EXERCISE GOAL
An identical copy of all the records is what the answer must contain.

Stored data
== Segment start ==
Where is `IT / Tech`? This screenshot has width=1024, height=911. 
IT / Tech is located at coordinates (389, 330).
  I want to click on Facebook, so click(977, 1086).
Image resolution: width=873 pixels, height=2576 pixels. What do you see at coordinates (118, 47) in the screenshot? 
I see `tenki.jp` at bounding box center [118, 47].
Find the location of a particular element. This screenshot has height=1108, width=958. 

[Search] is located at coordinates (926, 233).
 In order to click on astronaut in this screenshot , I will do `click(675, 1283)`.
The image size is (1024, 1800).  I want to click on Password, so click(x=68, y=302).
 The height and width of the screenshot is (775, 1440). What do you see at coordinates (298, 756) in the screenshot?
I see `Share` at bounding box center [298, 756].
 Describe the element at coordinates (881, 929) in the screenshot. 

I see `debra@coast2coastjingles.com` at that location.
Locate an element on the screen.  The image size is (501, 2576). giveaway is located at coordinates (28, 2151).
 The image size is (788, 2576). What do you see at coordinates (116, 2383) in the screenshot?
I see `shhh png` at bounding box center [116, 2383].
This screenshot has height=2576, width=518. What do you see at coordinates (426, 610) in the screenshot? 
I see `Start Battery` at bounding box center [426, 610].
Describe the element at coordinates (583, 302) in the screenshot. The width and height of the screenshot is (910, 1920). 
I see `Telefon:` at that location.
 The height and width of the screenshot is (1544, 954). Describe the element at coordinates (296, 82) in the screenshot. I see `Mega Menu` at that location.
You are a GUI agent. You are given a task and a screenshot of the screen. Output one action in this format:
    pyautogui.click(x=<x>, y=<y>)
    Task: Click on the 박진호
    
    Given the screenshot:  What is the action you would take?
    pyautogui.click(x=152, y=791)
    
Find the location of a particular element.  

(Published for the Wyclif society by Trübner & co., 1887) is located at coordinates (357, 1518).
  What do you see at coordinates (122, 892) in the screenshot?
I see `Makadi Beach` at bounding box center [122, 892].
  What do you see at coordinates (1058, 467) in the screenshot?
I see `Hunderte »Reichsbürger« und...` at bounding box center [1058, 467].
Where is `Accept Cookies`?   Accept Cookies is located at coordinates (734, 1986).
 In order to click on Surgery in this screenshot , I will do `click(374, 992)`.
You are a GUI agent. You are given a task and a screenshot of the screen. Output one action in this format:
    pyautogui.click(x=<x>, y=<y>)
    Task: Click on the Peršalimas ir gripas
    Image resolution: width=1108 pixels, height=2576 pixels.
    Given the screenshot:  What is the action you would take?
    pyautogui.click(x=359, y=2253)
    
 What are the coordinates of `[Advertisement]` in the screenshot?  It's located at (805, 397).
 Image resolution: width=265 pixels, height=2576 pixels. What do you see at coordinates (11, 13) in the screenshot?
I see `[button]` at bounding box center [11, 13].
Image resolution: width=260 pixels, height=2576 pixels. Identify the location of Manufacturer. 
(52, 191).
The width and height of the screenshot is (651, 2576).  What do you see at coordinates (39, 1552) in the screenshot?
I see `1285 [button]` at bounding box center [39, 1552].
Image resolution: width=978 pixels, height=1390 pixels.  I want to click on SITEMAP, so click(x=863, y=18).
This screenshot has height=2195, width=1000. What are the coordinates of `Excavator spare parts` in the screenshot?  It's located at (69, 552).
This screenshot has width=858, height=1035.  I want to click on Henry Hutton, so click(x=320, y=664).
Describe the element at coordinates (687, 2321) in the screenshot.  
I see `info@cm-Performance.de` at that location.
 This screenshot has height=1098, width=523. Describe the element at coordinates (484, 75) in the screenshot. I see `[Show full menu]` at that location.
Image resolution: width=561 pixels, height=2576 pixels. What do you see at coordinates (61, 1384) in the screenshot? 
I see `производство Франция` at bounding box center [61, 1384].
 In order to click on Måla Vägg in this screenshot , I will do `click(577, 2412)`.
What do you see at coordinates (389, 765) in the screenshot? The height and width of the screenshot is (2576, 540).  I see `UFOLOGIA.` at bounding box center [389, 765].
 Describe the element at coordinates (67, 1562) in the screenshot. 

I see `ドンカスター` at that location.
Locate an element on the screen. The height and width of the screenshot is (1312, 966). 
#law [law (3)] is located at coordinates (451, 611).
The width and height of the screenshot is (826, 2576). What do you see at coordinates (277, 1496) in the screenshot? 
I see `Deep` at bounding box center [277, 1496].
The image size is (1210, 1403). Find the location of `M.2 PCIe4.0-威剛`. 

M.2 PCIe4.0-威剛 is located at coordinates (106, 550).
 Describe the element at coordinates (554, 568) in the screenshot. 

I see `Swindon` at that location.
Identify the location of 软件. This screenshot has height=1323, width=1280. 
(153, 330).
== Segment end ==
EXERCISE ANSWER
Where is `IT / Tech`? This screenshot has width=1024, height=911. 
IT / Tech is located at coordinates (389, 330).
  I want to click on Facebook, so click(977, 1086).
Image resolution: width=873 pixels, height=2576 pixels. What do you see at coordinates (118, 47) in the screenshot? 
I see `tenki.jp` at bounding box center [118, 47].
Find the location of a particular element. This screenshot has height=1108, width=958. 

[Search] is located at coordinates (926, 233).
 In order to click on astronaut in this screenshot , I will do `click(675, 1283)`.
The image size is (1024, 1800).  I want to click on Password, so click(x=68, y=302).
 The height and width of the screenshot is (775, 1440). What do you see at coordinates (298, 756) in the screenshot?
I see `Share` at bounding box center [298, 756].
 Describe the element at coordinates (881, 929) in the screenshot. 

I see `debra@coast2coastjingles.com` at that location.
Locate an element on the screen.  The image size is (501, 2576). giveaway is located at coordinates (28, 2151).
 The image size is (788, 2576). What do you see at coordinates (116, 2383) in the screenshot?
I see `shhh png` at bounding box center [116, 2383].
This screenshot has height=2576, width=518. What do you see at coordinates (426, 610) in the screenshot? 
I see `Start Battery` at bounding box center [426, 610].
Describe the element at coordinates (583, 302) in the screenshot. The width and height of the screenshot is (910, 1920). 
I see `Telefon:` at that location.
 The height and width of the screenshot is (1544, 954). Describe the element at coordinates (296, 82) in the screenshot. I see `Mega Menu` at that location.
You are a GUI agent. You are given a task and a screenshot of the screen. Output one action in this format:
    pyautogui.click(x=<x>, y=<y>)
    Task: Click on the 박진호
    
    Given the screenshot:  What is the action you would take?
    pyautogui.click(x=152, y=791)
    
Find the location of a particular element.  

(Published for the Wyclif society by Trübner & co., 1887) is located at coordinates (357, 1518).
  What do you see at coordinates (122, 892) in the screenshot?
I see `Makadi Beach` at bounding box center [122, 892].
  What do you see at coordinates (1058, 467) in the screenshot?
I see `Hunderte »Reichsbürger« und...` at bounding box center [1058, 467].
Where is `Accept Cookies`?   Accept Cookies is located at coordinates (734, 1986).
 In order to click on Surgery in this screenshot , I will do `click(374, 992)`.
You are a GUI agent. You are given a task and a screenshot of the screen. Output one action in this format:
    pyautogui.click(x=<x>, y=<y>)
    Task: Click on the Peršalimas ir gripas
    Image resolution: width=1108 pixels, height=2576 pixels.
    Given the screenshot:  What is the action you would take?
    pyautogui.click(x=359, y=2253)
    
 What are the coordinates of `[Advertisement]` in the screenshot?  It's located at (805, 397).
 Image resolution: width=265 pixels, height=2576 pixels. What do you see at coordinates (11, 13) in the screenshot?
I see `[button]` at bounding box center [11, 13].
Image resolution: width=260 pixels, height=2576 pixels. Identify the location of Manufacturer. 
(52, 191).
The width and height of the screenshot is (651, 2576).  What do you see at coordinates (39, 1552) in the screenshot?
I see `1285 [button]` at bounding box center [39, 1552].
Image resolution: width=978 pixels, height=1390 pixels.  I want to click on SITEMAP, so click(x=863, y=18).
This screenshot has height=2195, width=1000. What are the coordinates of `Excavator spare parts` in the screenshot?  It's located at (69, 552).
This screenshot has width=858, height=1035.  I want to click on Henry Hutton, so click(x=320, y=664).
Describe the element at coordinates (687, 2321) in the screenshot.  
I see `info@cm-Performance.de` at that location.
 This screenshot has height=1098, width=523. Describe the element at coordinates (484, 75) in the screenshot. I see `[Show full menu]` at that location.
Image resolution: width=561 pixels, height=2576 pixels. What do you see at coordinates (61, 1384) in the screenshot? 
I see `производство Франция` at bounding box center [61, 1384].
 In order to click on Måla Vägg in this screenshot , I will do `click(577, 2412)`.
What do you see at coordinates (389, 765) in the screenshot? The height and width of the screenshot is (2576, 540).  I see `UFOLOGIA.` at bounding box center [389, 765].
 Describe the element at coordinates (67, 1562) in the screenshot. 

I see `ドンカスター` at that location.
Locate an element on the screen. The height and width of the screenshot is (1312, 966). 
#law [law (3)] is located at coordinates (451, 611).
The width and height of the screenshot is (826, 2576). What do you see at coordinates (277, 1496) in the screenshot? 
I see `Deep` at bounding box center [277, 1496].
The image size is (1210, 1403). Find the location of `M.2 PCIe4.0-威剛`. 

M.2 PCIe4.0-威剛 is located at coordinates (106, 550).
 Describe the element at coordinates (554, 568) in the screenshot. 

I see `Swindon` at that location.
Identify the location of 软件. This screenshot has height=1323, width=1280. 
(153, 330).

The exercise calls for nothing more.